Things you need to be aware of when planning a real-time PCR analysis at the University Park Nucleic Acid Facility.

Best practices and recommendations

Considerations for each run:

  • Triplicates of each sample.
  • Have a no amplification control (NAC) per RNA sample.
  • DNAse treatment of your RNA during extraction is highly recommended. Our protocol has a second treatment which can further decrease genomic DNA. A Reverse Transcriptase step follows and then an aliquot is removed for the PCR step. No TRIAZOL unless you run a second extraction with another procedure.

Housekeeping genes

  • 18S, Ribosomal phosphoprotein (RPPO), GAPDH, cyclophilin. Or possibly a gene of your choice. 
  • The housekeeping gen can sometimes be multiplexed or run in the same tube as an internal standard. There will be no additional cost for these primers and probe. There is no guarantee that the housekeeping gene and your gene of interest can be optimized to multiplex.
  • The relative levels of the gene are determined in relation to the housekeeping gene using an Excel spreadsheet and a formula and derivation available from us.

Copy number

  • If you want to determine copy number of message, cRNA standards can be run on every plate. 6 to 8 cRNA standards per plate could be run as singlets or these can be run in duplicate as well.
  • cRNA can be prepared from a plasmid containing the cDNA of interest using available kits if you have a T7, T3, or SP6 promoter. Otherwise, it becomes more difficult to prepare the cRNA.
  • Most studies only evaluate relative levels of expression and do not require this tedious technique.

Primers

Every sequence requires a set of Forward and Reverse Primers. Please submit the DNA sequence (or cDNA sequence for real-time PCR) so that the appropriate primers and probe can be selected. For real-time PCR it is best to select probes or primers that span introns, however, this is not essential. To select these primers and probes, the location of introns is required.
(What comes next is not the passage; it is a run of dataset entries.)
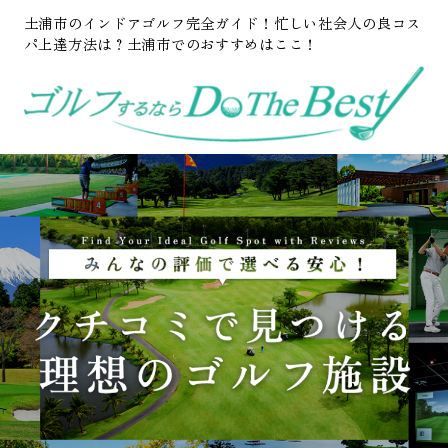
土浦市のインドアゴルフ完全ガイド！忙しい社会人の良コス
パ上達方法は？土浦市でのおすすめはここ！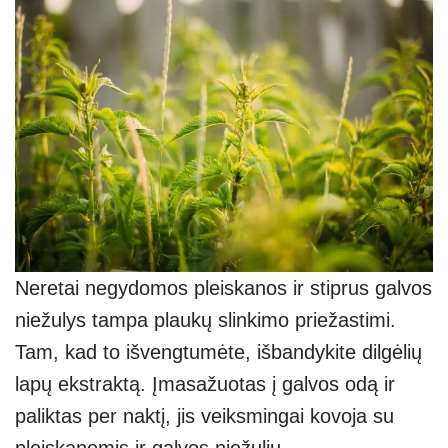
Neretai negydomos pleiskanos ir stiprus galvos
niežulys tampa plaukų slinkimo priežastimi.
Tam, kad to išvengtumėte, išbandykite dilgėlių
lapų ekstraktą. Įmasažuotas į galvos odą ir
paliktas per naktį, jis veiksmingai kovoja su
pleiskanomis ir galvos niežuliu.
  • In order to be highly efficient and sensitive, PCR products must be 70 to 100 bases long. Therefore, any primers you are using currently have probably been selected to amplify much larger products and are not usable.
  • The software selects the probe and then the two primers. The probe Tm must be about 68 or 69 degrees and the primers 9 to 10 degrees lower.
  • There are other limitations on each of these which the software is set up to select.
  • You can indicate a particular region to select the primers/probe in and we can check to see if the software will allow that area to be used.
  • You can use Applied Biosystems ready-made assays for genes. Human, mouse and rat are available.

Optimization

  • Each sequence requires optimization of Mg2+, primer concentration and probe concentration. For real-time PCR an appropriate positive RNA sample should be submitted. This must be a positive sample from the tissue or cell type you will be using.
  • Linearity of the protocol is checked with serial dilutions of the RNA and linearity of the housekeeping gene is checked as well.
  • Optimization may cost $50 to $100. You must also be aware that optimization may fail with the particular set of primers that were made. In this case another set will have to be designed and tried. This is not something we can predict.

Probes

  • Every sequence requires a fluorogenic probe. This oligo can be obtained from several companies ($150 and approximately 2000 reactions per probe).